Before 2005, such  prosecutions were initiated by commanding officers and heard before courts martial. This is because military justice is interrelated with line command and the discipline necessary to maintain a fighting force. The DMP cuts across and thus undermines the chain of command. It neutralises an important part of the authority commanding officers must have. This is recognised in the Constitution by the vesting of the command in chief of the naval and military forces of the Commonwealth in the Governor-General. It is also recognised in the power to make laws and the executive power with respect to the naval and military defence of the Commonwealth and of the several states. Transferring these powers to bodies outside of the chain of command is not only unfair to serving soldiers, it is militarily incoherent.

Just imagine if such a position had existed in World War II. Had prosecutions been launched whenever civilians were inadvertently and unintentionally killed, the AIF, the RAN and the RAAF would have been rendered impotent. The Menzies and Curtin governments would never have proposed such a position over the armed forces as the DMP.  United in their allegiance to King and country, acknowledging the terrible sacrifices that the soldiers, sailors, airmen and nurses were making, they also had more common sense.

For the sake of the morale of the armed forces, the government should introduce legislation immediately to abolish or significantly change its creation, the Director of Military Prosecutions. Instead, the government should consider the practice in the US where a trial by a general court martial is preceded by what is in effect a military committal hearing. There, the commanding officer consults with the command judge advocate about the proposed case. After that, if the commanding officer thinks the case justifies a court martial, he must first appoint a commissioned officer to conduct an investigation and to report back. This necessarily involves an impartial hearing in which witnesses may be examined and cross-examined.

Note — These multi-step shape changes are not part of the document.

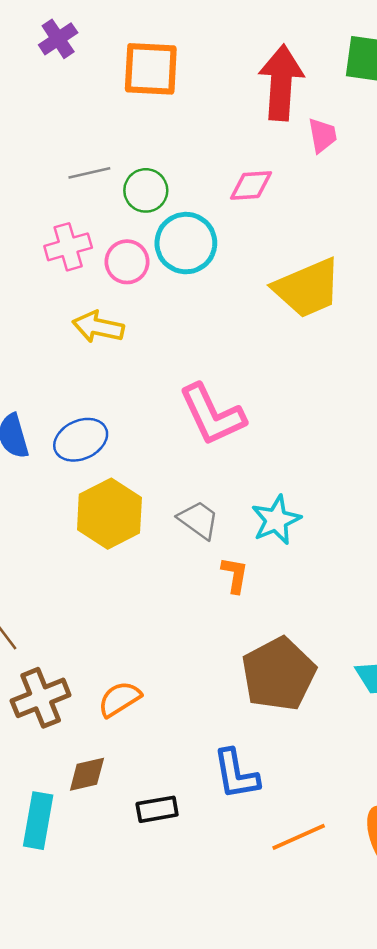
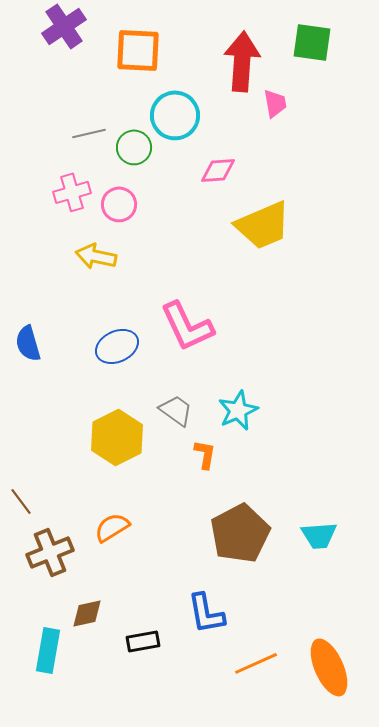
purple cross: (58, 39) -> (64, 26), size x1.4
pink diamond: (251, 185) -> (218, 170), moved
cyan circle: (186, 243) -> (175, 115), moved
blue ellipse: (81, 440) -> (117, 346), moved
yellow hexagon: (109, 514) -> (117, 437), moved
orange semicircle: (119, 699) -> (112, 527), moved

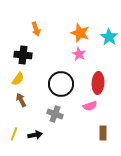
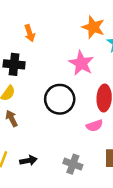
orange star: (80, 33) -> (93, 27), moved
pink star: (79, 54) -> (81, 63), size x1.5
gray cross: (55, 114) -> (73, 164), moved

The investigating officer must have no other role in the case. This is unlike the current Australian practice, where the DMP combines the roles of the US commanding officer, the judge advocate, the investigating officer and the prosecutor. The investigating officer’s report on the pre-trial hearing is circulated to all interested. The commanding officer must then obtain written advice on the report from the judge advocate. This is made available to the accused. It is only at this stage that the commanding officer can decide whether or not to proceed to trial by court martial. All of the members must be serving in the armed forces. The point is that an American soldier is actively involved throughout this process. In Australia, he is kept in the dark. In the US, everything takes place within the armed forces. Soldiers know that other soldiers are making the decisions whether or not to prosecute.

And finally, the chain of command is not undermined by transferring what are essentially the powers and discretion of the commanding officers to an extraneous powerful and over-centralised office. The current Australian model, which is both unjust to our soldiers and potentially damaging to the future defence of our Commonwealth, calls out for immediate reform.